Use BGE self-hosted when: (1) your query volume exceeds 500k/month and cost is a priority — the ROI on self-hosting becomes positive at this volume; (2) you need maximum data privacy (documents never leave your infrastructure); (3) you need the lowest possible latency via local inference with no network round-trip; (4) you have existing ML infrastructure (Kubernetes cluster, GPU node pools) that can host a small inference service; (5) you are building a product where the reranker is a competitive cost differentiator and 97% savings at 10M queries/month materially affects your unit economics.

Use bge-reranker-v2-gemma specifically when: quality is more important than cost within the self-hosted option set and you have A100 or L4 GPU capacity. The 2-5 nDCG@10 point improvement over bge-reranker-v2-m3 is meaningful for high-stakes retrieval (medical, legal, financial RAG where wrong answers carry real consequences).

Hybrid architecture: nothing prevents using Cohere or Voyage for low-volume production traffic while migrating to BGE for high-volume paths. A tiered reranker routing layer — Cohere for premium users (low volume, SLA matters), BGE for high-volume standard tier (cost matters) — is a reasonable production pattern for platforms with heterogeneous user segments. This is compatible with a vector DB setup that uses a single index but separate reranker routes per tier.

What not to do: do not skip reranking because the embedding model is good. The best embedding model in the world is still a bi-encoder producing an approximation of relevance. A cross-encoder reranker on even 20 candidates will improve precision measurably. The $0.001/query cost of reranking is the cheapest retrieval quality investment available.

Pricing data sourced from: Cohere pricing page at https://cohere.com/pricing (fetched June 2026); Voyage AI reranker docs at https://docs.voyageai.com/docs/reranker (fetched June 2026); BGE models on Hugging Face at https://huggingface.co/BAAI (fetched June 2026). GPU pricing from GCP compute pricing at https://cloud.google.com/compute/gpus-pricing and AWS EC2 pricing at https://aws.amazon.com/ec2/pricing/ (fetched June 2026).

BEIR benchmark data sourced from the MTEB leaderboard at https://huggingface.co/spaces/mteb/leaderboard, reranking category, fetched June 2026. MTEB leaderboard rankings update continuously as new models are submitted — the relative positioning of models can shift between publication and reading. Treat relative rankings as directional guidance; verify absolute scores before making procurement decisions.

GPU cost model assumptions: on-demand pricing for a single T4 GPU on GCP (n1-standard-4 + T4) at ~$0.40/hr. Spot instance prices fluctuate and are excluded from primary analysis. Prices vary by region — us-central1 pricing used as reference. AWS g4dn.xlarge (T4-based) is approximately the same price range. Azure NC4as T4 v3 is similarly priced. Your actual GPU cost may differ based on reserved instance discounts, committed use discounts, or negotiated enterprise pricing.

BGE throughput estimates (500-1,000 pairs/second on T4) are based on reported benchmarks and community testing with bge-reranker-v2-m3 at typical document lengths (128-512 tokens) using batch inference.

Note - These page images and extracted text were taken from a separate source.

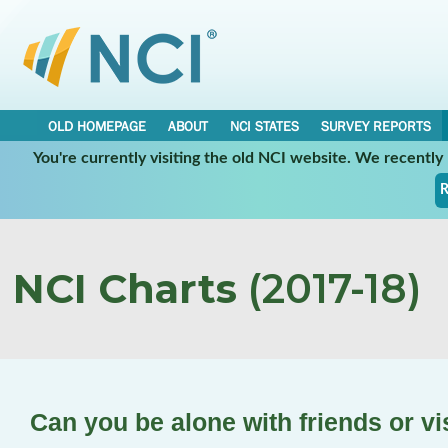
OLD HOMEPAGE
ABOUT
NCI STATES
SURVEY REPORTS
You're currently visiting the old NCI website. We recentl
R
NCI Charts
(2017-18)
Can you be alone with friends or v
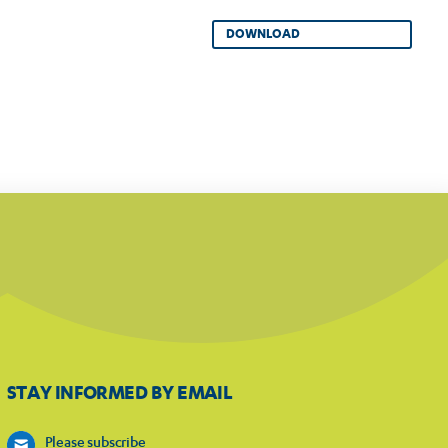
DOWNLOAD
STAY INFORMED BY EMAIL
Please subscribe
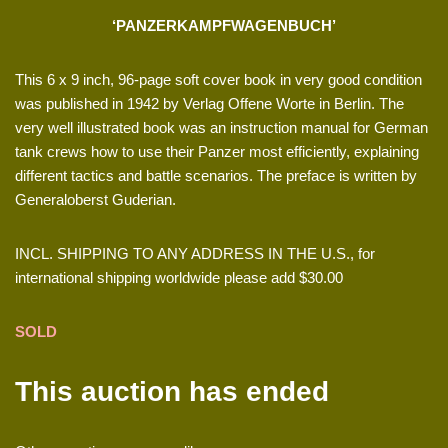
‘PANZERKAMPFWAGENBUCH’
This 6 x 9 inch, 96-page soft cover book in very good condition
was published in 1942 by Verlag Offene Worte in Berlin. The
very well illustrated book was an instruction manual for German
tank crews how to use their Panzer most efficiently, explaining
different tactics and battle scenarios. The preface is written by
Generaloberst Guderian.
INCL. SHIPPING TO ANY ADDRESS IN THE U.S., for
international shipping worldwide please add $30.00
SOLD
This auction has ended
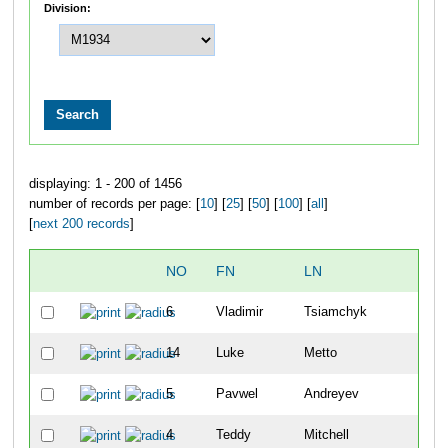
Division:
displaying: 1 - 200 of 1456
number of records per page: [
10
] [
25
] [
50
] [
100
] [
all
]
[
next 200 records
]
NO
FN
LN
O
6
Vladimir
Tsiamchyk
1
14
Luke
Metto
2
5
Pavwel
Andreyev
3
4
Teddy
Mitchell
4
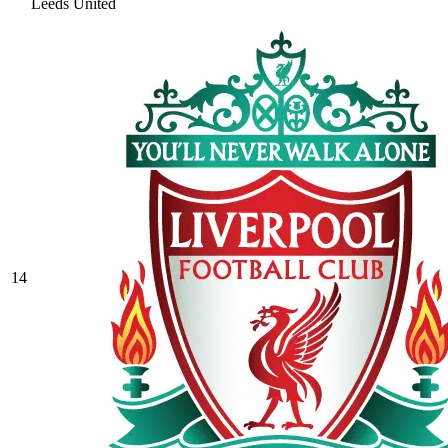
Leeds United
14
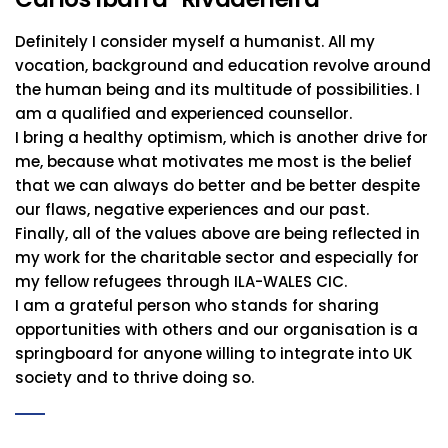
Definitely I consider myself a humanist. All my
vocation, background and education revolve around
the human being and its multitude of possibilities. I
am a qualified and experienced counsellor.
I bring a healthy optimism, which is another drive for
me, because what motivates me most is the belief
that we can always do better and be better despite
our flaws, negative experiences and our past.
Finally, all of the values above are being reflected in
my work for the charitable sector and especially for
my fellow refugees through ILA-WALES CIC.
I am a grateful person who stands for sharing
opportunities with others and our organisation is a
springboard for anyone willing to integrate into UK
society and to thrive doing so.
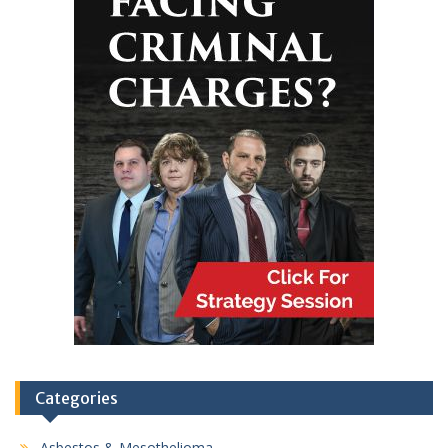
Categories
Asbestos & Mesothelioma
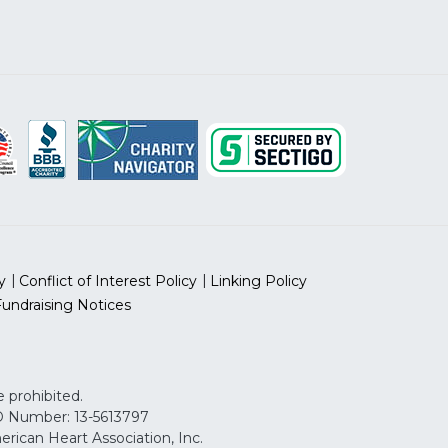
y
Conflict of Interest Policy
Linking Policy
Fundraising Notices
 prohibited.
 ID Number: 13-5613797
can Heart Association, Inc.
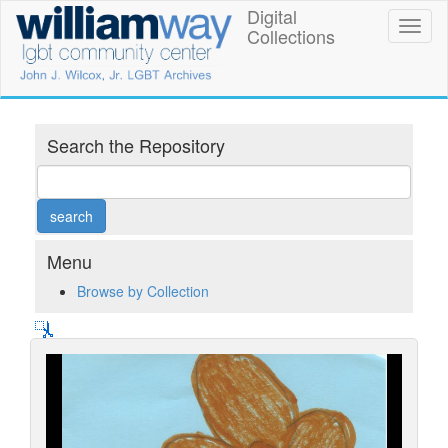
Skip
Digital
William
Toggl
to
Collections
naviga
main
Way
content
LGBT
Community
Search the Repository
Center
Digital
Collections
Menu
Browse by Collection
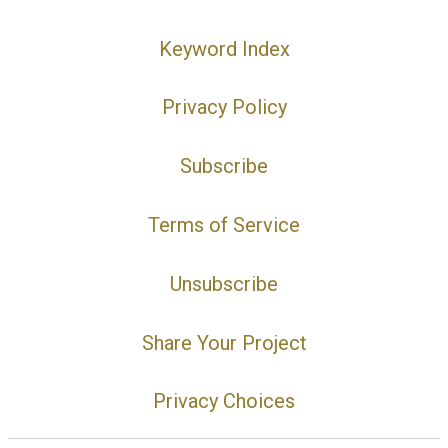
Keyword Index
Privacy Policy
Subscribe
Terms of Service
Unsubscribe
Share Your Project
Privacy Choices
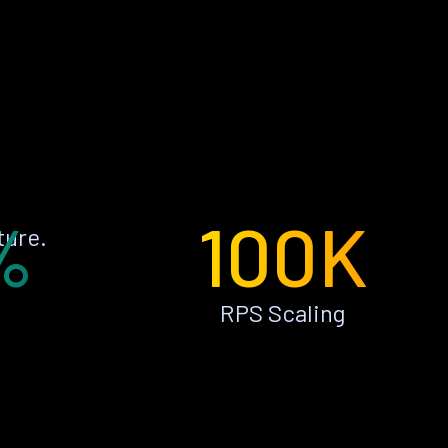
%
100K
ture.
RPS Scaling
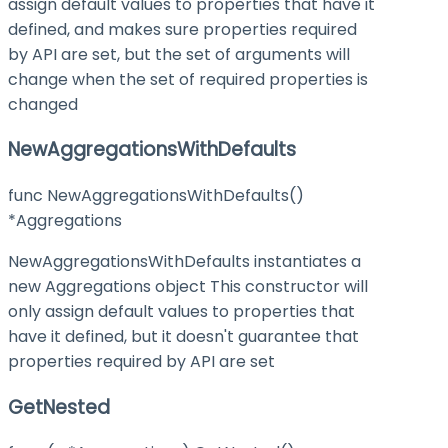
assign default values to properties that have it
defined, and makes sure properties required
by API are set, but the set of arguments will
change when the set of required properties is
changed
NewAggregationsWithDefaults
func NewAggregationsWithDefaults()
*Aggregations
NewAggregationsWithDefaults instantiates a
new Aggregations object This constructor will
only assign default values to properties that
have it defined, but it doesn't guarantee that
properties required by API are set
GetNested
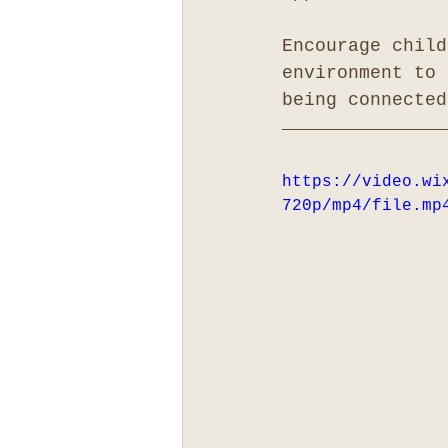
Encourage child
environment to 
being connected
https://video.wi
720p/mp4/file.mp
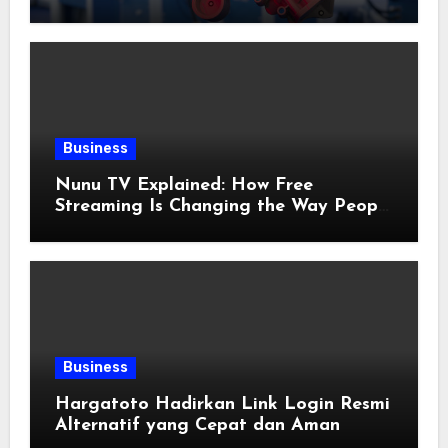
Applications
Business
Nunu TV Explained: How Free
Streaming Is Changing the Way People
Enjoy Online Entertainment
Business
Hargatoto Hadirkan Link Login Resmi
Alternatif yang Cepat dan Aman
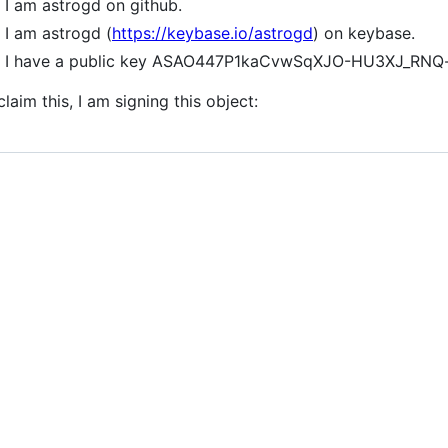
I am astrogd on github.
I am astrogd (
https://keybase.io/astrogd
) on keybase.
I have a public key ASAO447P1kaCvwSqXJO-HU3XJ_RN
claim this, I am signing this object:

Your actual throughput will vary with document length, batch size, CUDA version, and model quantization. Measure empirically on your workload before capacity planning.

All cost scenarios in this guide represent approximate models to illustrate relative economics. Actual production costs will differ based on infrastructure choices, reserved capacity, data transfer costs, and operational overhead. Verify before procurement. The BEIR benchmark figures and vendor pricing are as of June 2026 — verify before procurement that the figures in this guide match the current state of vendor pricing pages and the MTEB leaderboard.